Lower treasury gains and losses due to falling bond prices and elevated provisioning on the back of ageing of bad loans and on cases referred to National Company Law Tribunal (NCLT) will continue to weigh on the profitability of public sector banks (PSBs) for the third quarter.
The yield on the 10-year government security (G-sec) surged by 67 basis points during Q3FY2018 on concerns over higher-than-budgeted fiscal deficit of the government.
This is likely to result in mark-to-market (MTM) losses for banks’ investment portfolios during Q3FY2018. In addition, public sector banks could also see an increase in employee cost, as they set aside certain costs towards wage-related negotiations.
Several rounds of retail deposit rate cuts will continue to help the cost of funds. CASA growth will likely struggle going forward and an improving loan growth will see CASA ratio start normalising from the demonetisation highs.
With gradual increase in crude oil price and concerns on fiscal slippage of the government due to its revenue shortfall, G-sec yields started witnessing a hardening trend from September 2017. The hardening trend in bond yields continued into the next quarter as well on the back of gradual reduction in surplus liquidity, which led to the 10-year G-sec yields touching 7.4 per cent during last week of December 2017.
The MTM loss for the entire banking sector is estimated at Rs. 15,500 crore during the quarter according to rating agency ICRA.
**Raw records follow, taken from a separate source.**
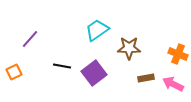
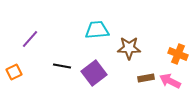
cyan trapezoid: rotated 30 degrees clockwise
pink arrow: moved 3 px left, 3 px up
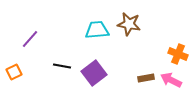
brown star: moved 24 px up; rotated 10 degrees clockwise
pink arrow: moved 1 px right, 1 px up
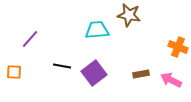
brown star: moved 9 px up
orange cross: moved 7 px up
orange square: rotated 28 degrees clockwise
brown rectangle: moved 5 px left, 4 px up
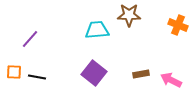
brown star: rotated 10 degrees counterclockwise
orange cross: moved 22 px up
black line: moved 25 px left, 11 px down
purple square: rotated 15 degrees counterclockwise
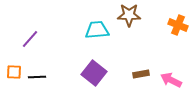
black line: rotated 12 degrees counterclockwise
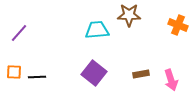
purple line: moved 11 px left, 6 px up
pink arrow: rotated 135 degrees counterclockwise
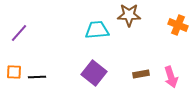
pink arrow: moved 3 px up
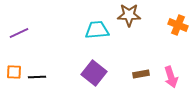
purple line: rotated 24 degrees clockwise
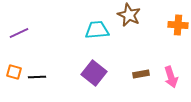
brown star: rotated 25 degrees clockwise
orange cross: rotated 18 degrees counterclockwise
orange square: rotated 14 degrees clockwise
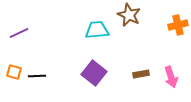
orange cross: rotated 18 degrees counterclockwise
black line: moved 1 px up
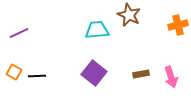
orange square: rotated 14 degrees clockwise
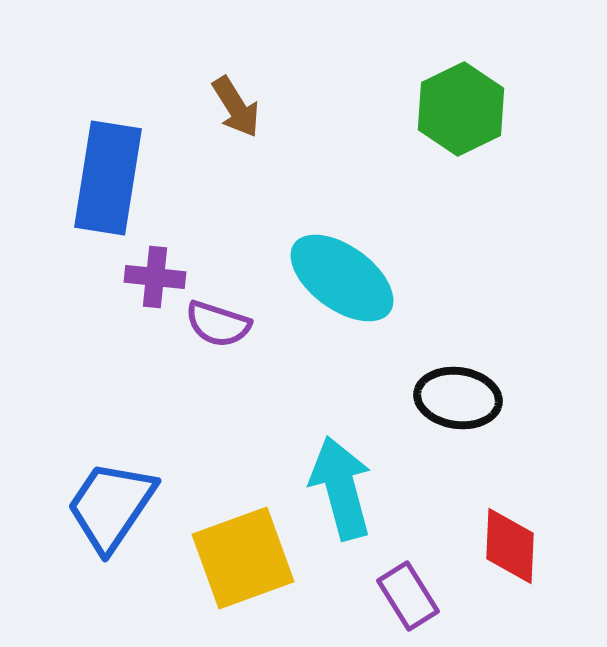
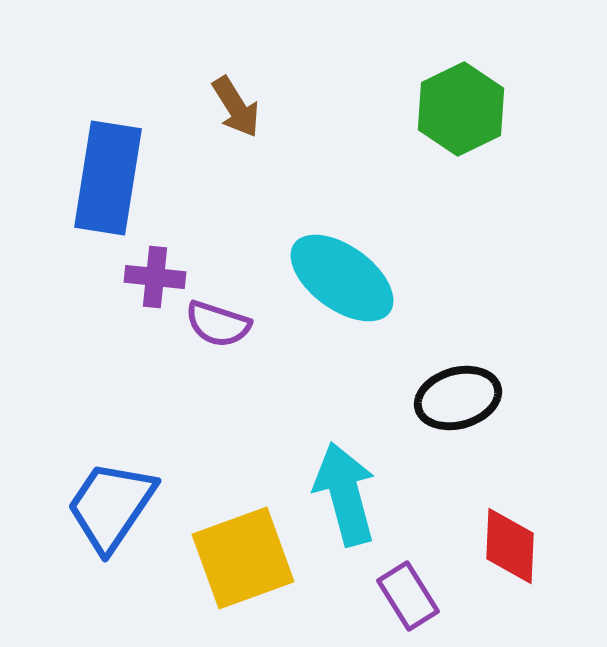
black ellipse: rotated 24 degrees counterclockwise
cyan arrow: moved 4 px right, 6 px down
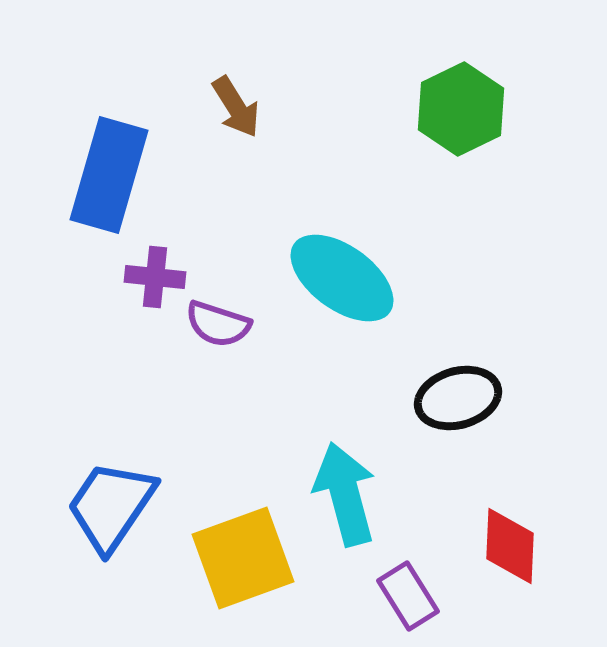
blue rectangle: moved 1 px right, 3 px up; rotated 7 degrees clockwise
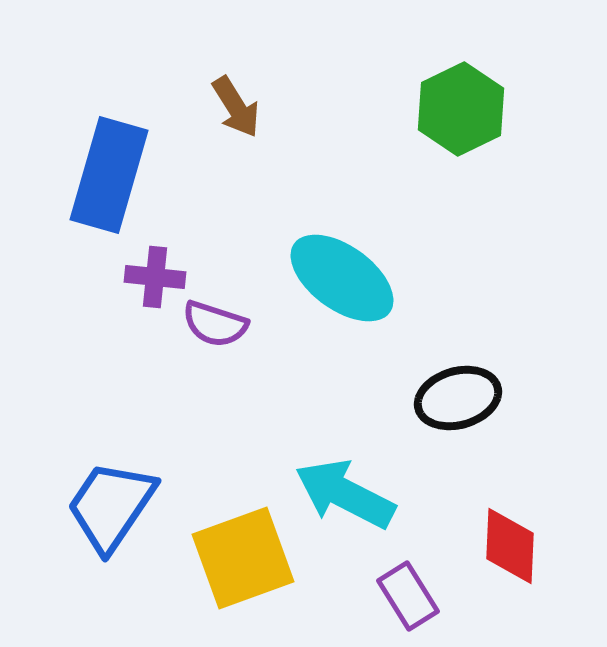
purple semicircle: moved 3 px left
cyan arrow: rotated 48 degrees counterclockwise
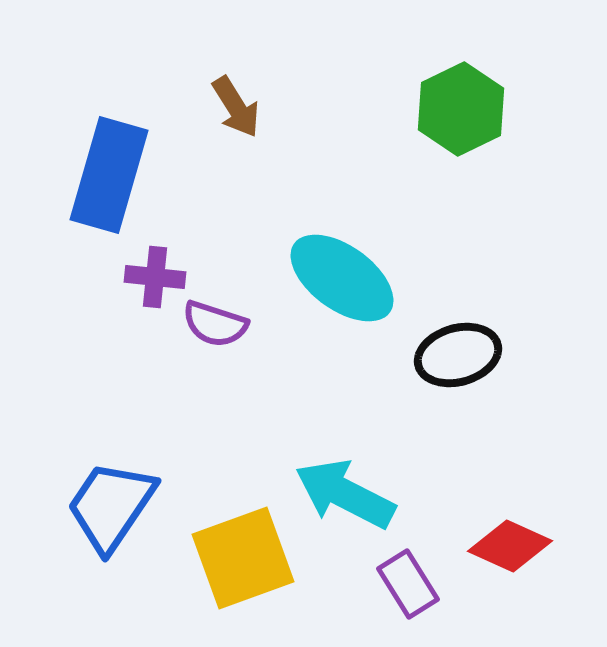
black ellipse: moved 43 px up
red diamond: rotated 68 degrees counterclockwise
purple rectangle: moved 12 px up
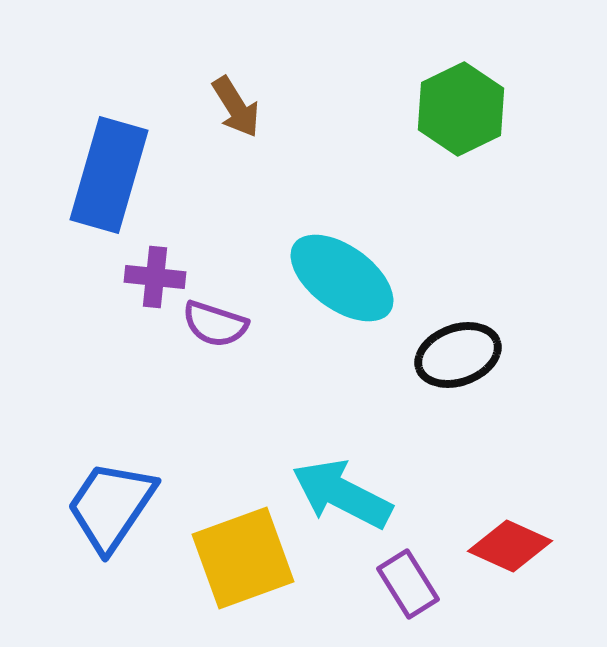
black ellipse: rotated 4 degrees counterclockwise
cyan arrow: moved 3 px left
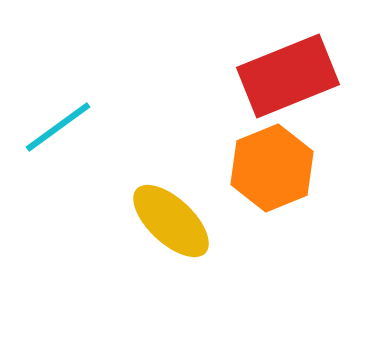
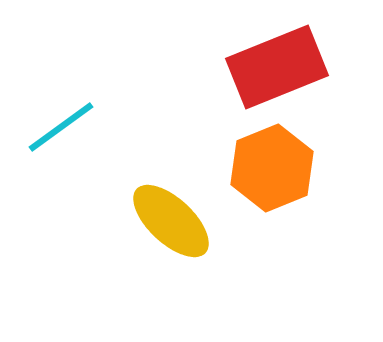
red rectangle: moved 11 px left, 9 px up
cyan line: moved 3 px right
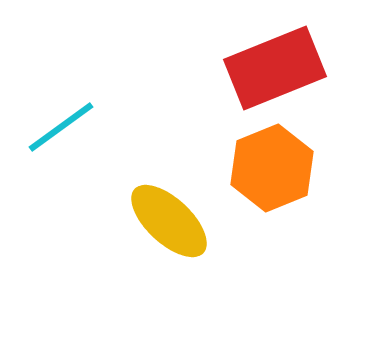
red rectangle: moved 2 px left, 1 px down
yellow ellipse: moved 2 px left
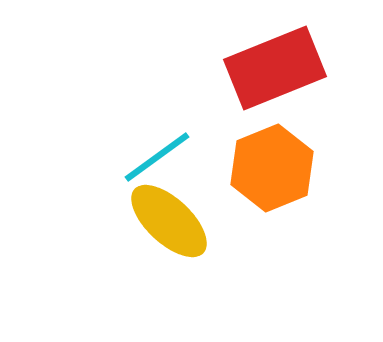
cyan line: moved 96 px right, 30 px down
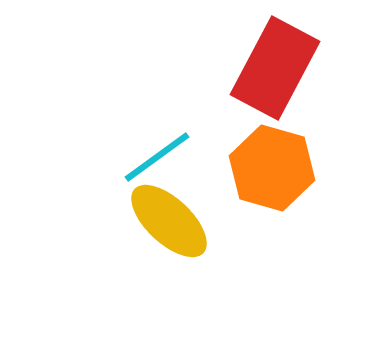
red rectangle: rotated 40 degrees counterclockwise
orange hexagon: rotated 22 degrees counterclockwise
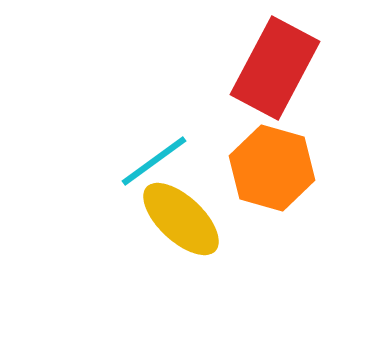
cyan line: moved 3 px left, 4 px down
yellow ellipse: moved 12 px right, 2 px up
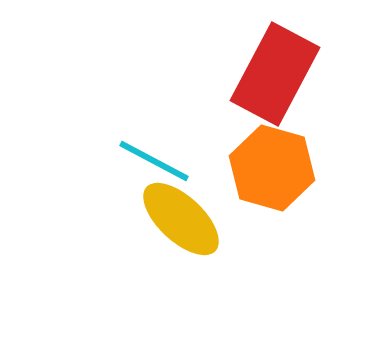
red rectangle: moved 6 px down
cyan line: rotated 64 degrees clockwise
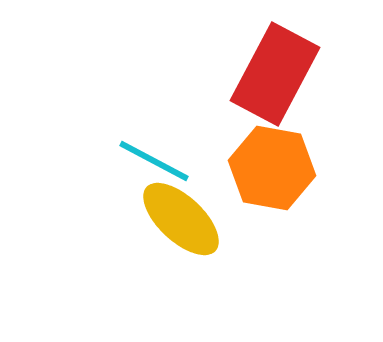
orange hexagon: rotated 6 degrees counterclockwise
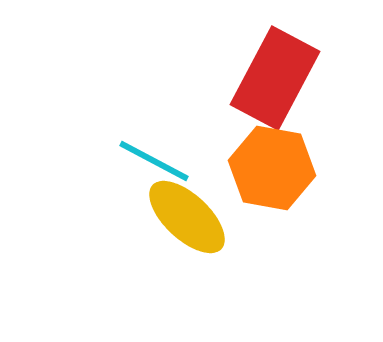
red rectangle: moved 4 px down
yellow ellipse: moved 6 px right, 2 px up
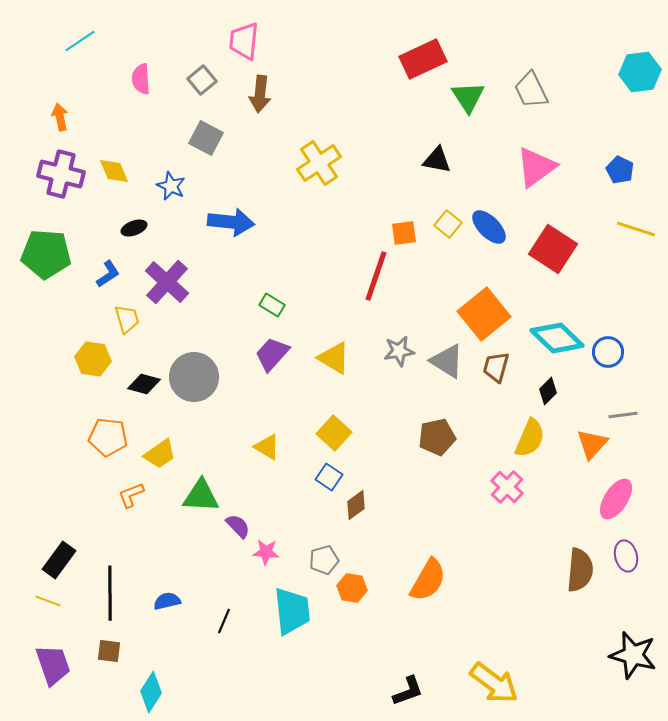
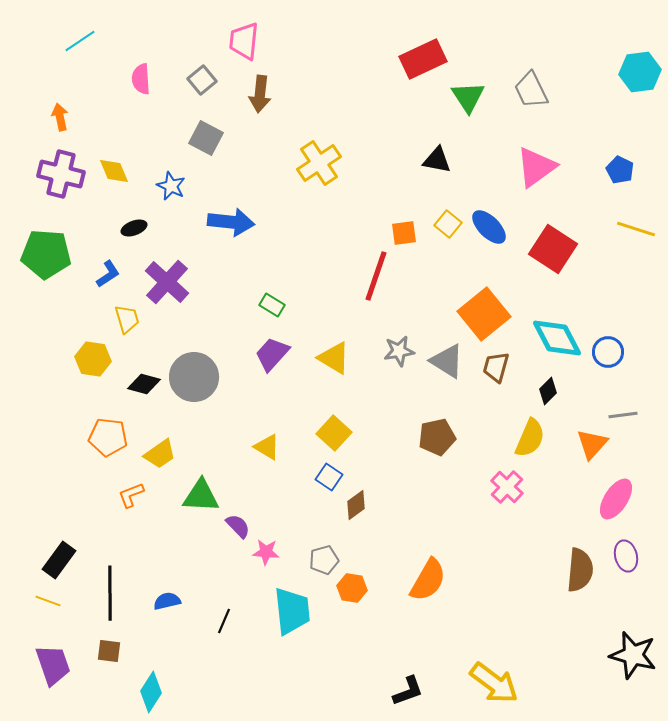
cyan diamond at (557, 338): rotated 18 degrees clockwise
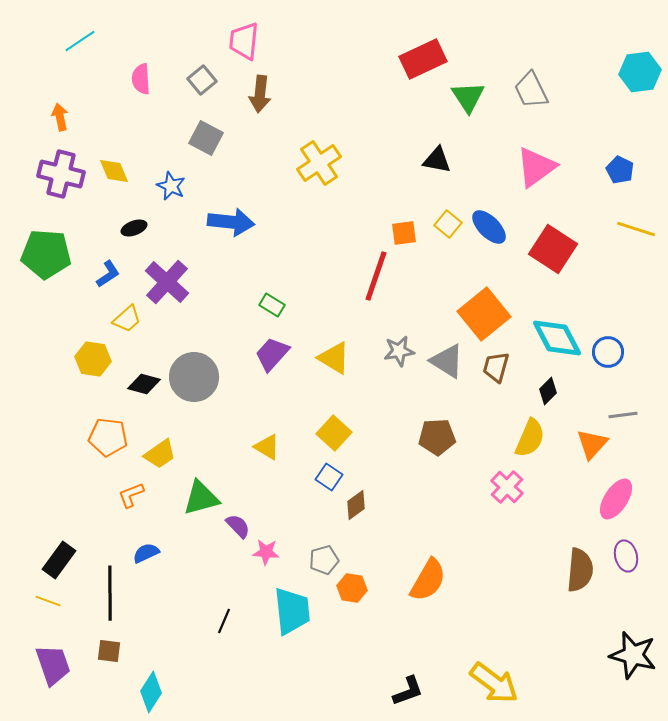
yellow trapezoid at (127, 319): rotated 64 degrees clockwise
brown pentagon at (437, 437): rotated 9 degrees clockwise
green triangle at (201, 496): moved 2 px down; rotated 18 degrees counterclockwise
blue semicircle at (167, 601): moved 21 px left, 48 px up; rotated 12 degrees counterclockwise
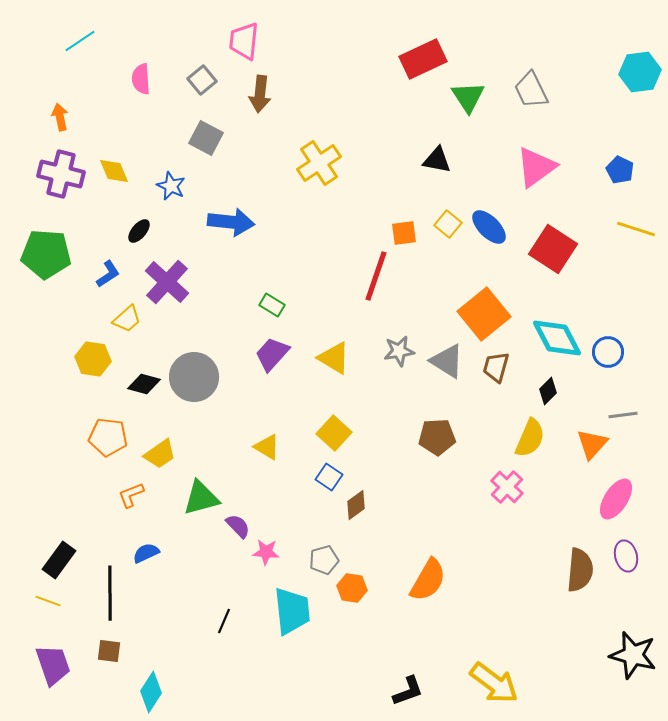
black ellipse at (134, 228): moved 5 px right, 3 px down; rotated 30 degrees counterclockwise
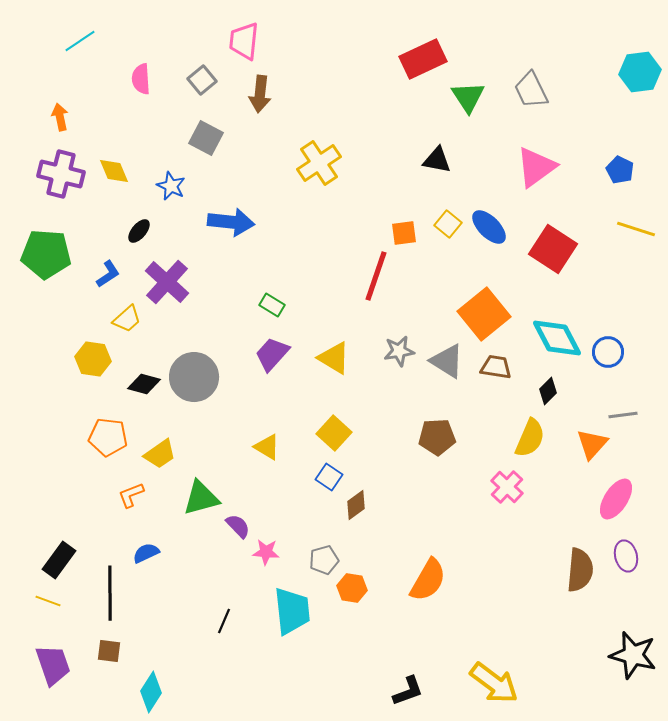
brown trapezoid at (496, 367): rotated 84 degrees clockwise
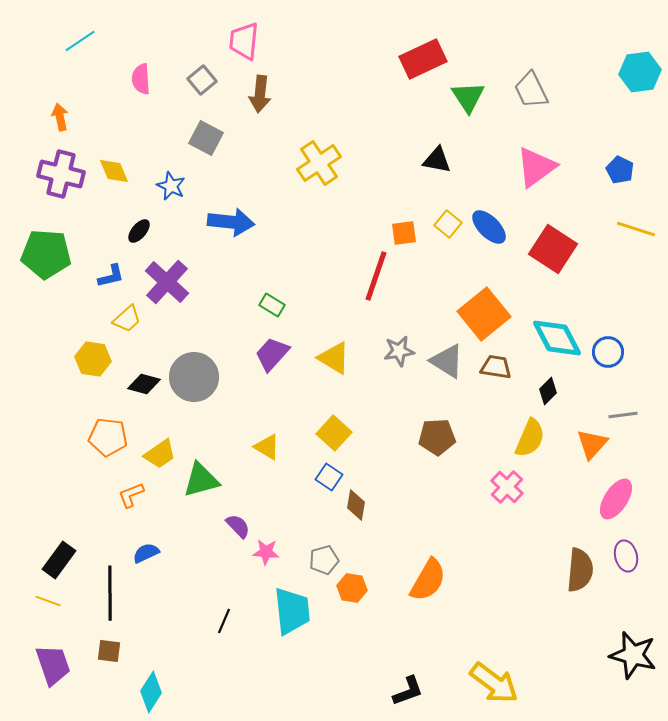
blue L-shape at (108, 274): moved 3 px right, 2 px down; rotated 20 degrees clockwise
green triangle at (201, 498): moved 18 px up
brown diamond at (356, 505): rotated 44 degrees counterclockwise
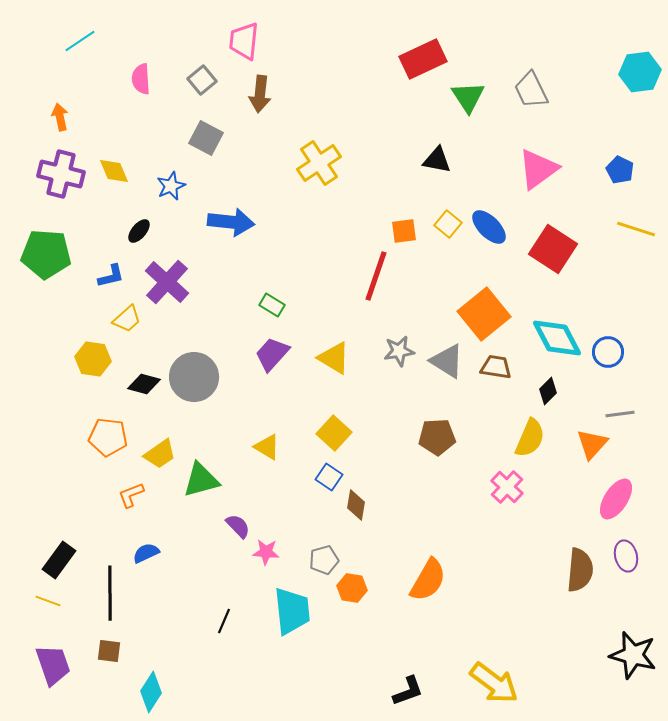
pink triangle at (536, 167): moved 2 px right, 2 px down
blue star at (171, 186): rotated 24 degrees clockwise
orange square at (404, 233): moved 2 px up
gray line at (623, 415): moved 3 px left, 1 px up
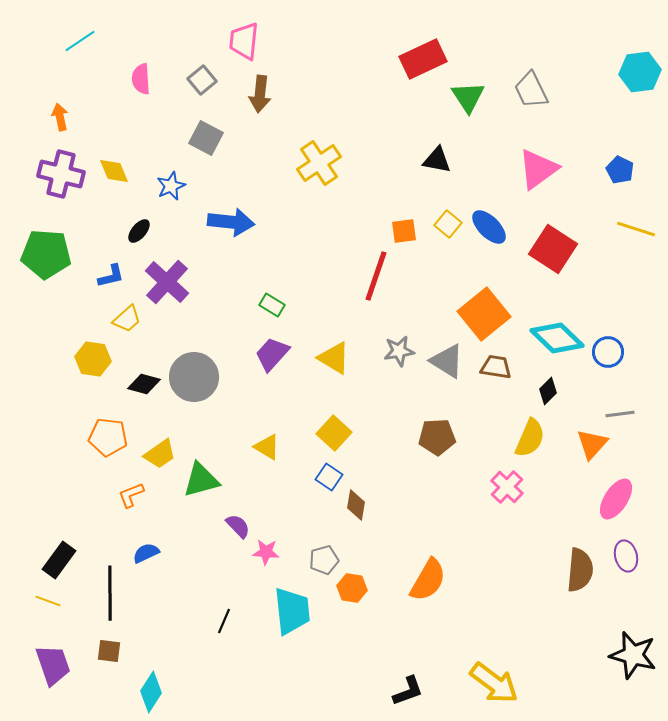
cyan diamond at (557, 338): rotated 18 degrees counterclockwise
With reduced cushion to absorb interest rate movements, the recent surge in bond yields is expected to result in MTM losses on the available for sale (AFS) portion of their investment portfolio. The total investment book of all the banks as on September 30, 2017 was Rs 35.52 lakh crore of which 33 per cent or Rs 11.58 lakh crore was available for sale book.
Karthik Srinivasan, group head, financial sector ratings at ICRA said, “As on September 30, 2017, public sector banks (PSBs) had a larger share of AFS book in their total investment portfolio with longer duration in relation to private sector banks (PVBs); accordingly, PSBs are likely to account for 80 per cent share of overall MTM losses as per our estimates.”
“With losses before tax of Rs 5,624 crore during H1FY2018, MTM will further add to losses and erode capital ratios for PSBs. In contrast, PVBs are relatively better placed to absorb the MTM losses with profit before tax of Rs 30,994 crore during H1FY2018. With unexpected surge in yields on consequent increase in losses, the government may need to increase the capital it intends to frontload into the PSBs by recapitalisation bonds,” added Srinivasan.
Gains from divestments of non-core assets by banks are also expected to be limited during the quarter to offset the losses on bond portfolios of banks.
The recent capital raise by few PSBs through the QIP route in December 2017 would help limit capital erosion, as the government’s infusion of capital will take place from Q4FY2018.
“Performance across PSBs is expected to remain muted as higher provisioning and lower treasury gains will continue to weigh on profitability…With lower treasury gains (and no extraordinary gains) and higher provisions for NCLT accounts, profitability will take a hit for State Bank of India. However, NIMs are expected to stabilise given benefits of savings account rate reduction and no major reduction in MCLR. The key monitorables are (1) progress in resolutions, (2) allocation of recap funds and associated guidelines and (3) consolidation,” said Darpin Shah of HDFC Securities.